##### Record excerpts #####

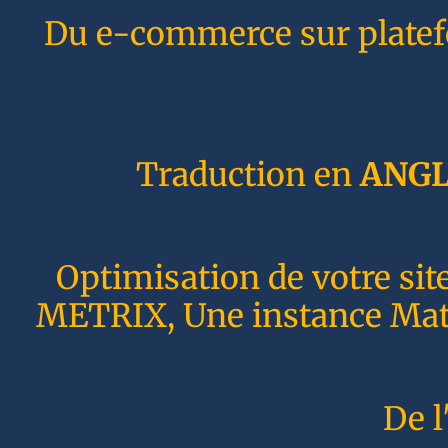
Du e-commerce sur plate
Traduction en
ANGL
Optimisation de votre sit
METRIX, Une instance Matom
De l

#####

What you will do:
Repeat the lines above precisely and skip every picture.

The completed task:
Du e-commerce sur plate
Traduction en
ANGL
Optimisation de votre sit
METRIX, Une instance Matom
De l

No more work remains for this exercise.